1) Represent repeated multiplication with exponents
2×2×2 = 2^3
2) Describe how powers represent repeated multiplication
3×3×3×3 – The base is 3 and the exponent is the number of 3’s it has. So 3×3×3×3 is 3^4.
3)Demonstrate the difference between the exponent and the base by building models of a
given power, such as 3 2 and 2 3 .
3^2 : The base is 3 and the exponent is 2
2^3 : The base is 2 and the exponent is 3.
4) Demonstrate the difference between two given powers in which the exponent and the base
are interchanged by using repeated multiplication, such as 3 2 and 2 3 .
3^2 equals to 3×3 and 2^3 equals to2×2×2
5) Evaluate powers with integral bases (excluding base 0) and whole number exponents.
5^2 = 25
6) Explain the role of parentheses in powers by evaluating a given set of powers such as (-2)^4, (-2^4) and -2^4
(-2)^4 = (-2)×(-2)×(-2)×(-2) = 16 (-2^4) = -2×2×2×2 = -16 -2^4 = -2×2×2×2 = -16
7) Explain the exponent laws for multiplying and dividing powers with the same base.
Multiplying powers with the same base : add the exponents
Dividing powers with the same base : subtract the exponents
8) Explain the exponent laws for raising a product and quotient to an exponent.
Product : Keep the base, add the exponents, and if there is a coefficients multiply them.
Quotient : Keep the base, add the exponents, and if there is a coefficients divide them.
If the two bases are different, you divide the bases and subtract the exponents.
9) Explain the law for powers with an exponent of zero.
Whenever the exponent is a zero, the answer is 1.
10) Use patterns to show that a power with an exponent of zero is equal to one.
2^3 = 8 2^2 = 4 2^1 = 2 2^0 = 1
11) I can apply the laws of exponents.
ex) 2^3× 2^9= 2^12
3^5 ÷ 3^2=3^2
(2^3)4=2^12
5^0=1
12) I can identify the error in a simplification of an expression involving powers.
If I know the exponent law corectly, I can identify the error.
ex) 2^3 × 2^4 = 2^12 The answer is wrong because it multiplied the exponents. You have to add the exponents.

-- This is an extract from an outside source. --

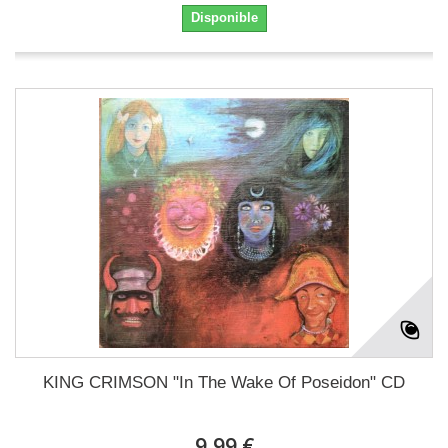
Disponible
KING CRIMSON "In The Wake Of Poseidon" CD
9,99 €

So the answer is 2^7
13) Use the order of operations on expressions with powers.
To evaluate expressions wig powers in which you have to use BEDMAS.
First you do the brackets first, and if there is a multiplication or a division u have to do that first than addition and subtraction.
ex) (2+3×4) + 2^2= (2+12) + 4=14+4=18
14) Determine the sum and difference of two powers.
Sum : 3^2 + 3^3 = 9 + 27 = 36
Difference : 5^2 – 5^1 =25 – 5= 20
15) Identify the error in applying the order of operations in an incorrect solution.
Wrong way : 3 ×2 + 2^4 correct way : 3×2 + 2^4
= 3 × 18 = 54 =6 + 16=22
17) Use powers to solve problems (growth problems)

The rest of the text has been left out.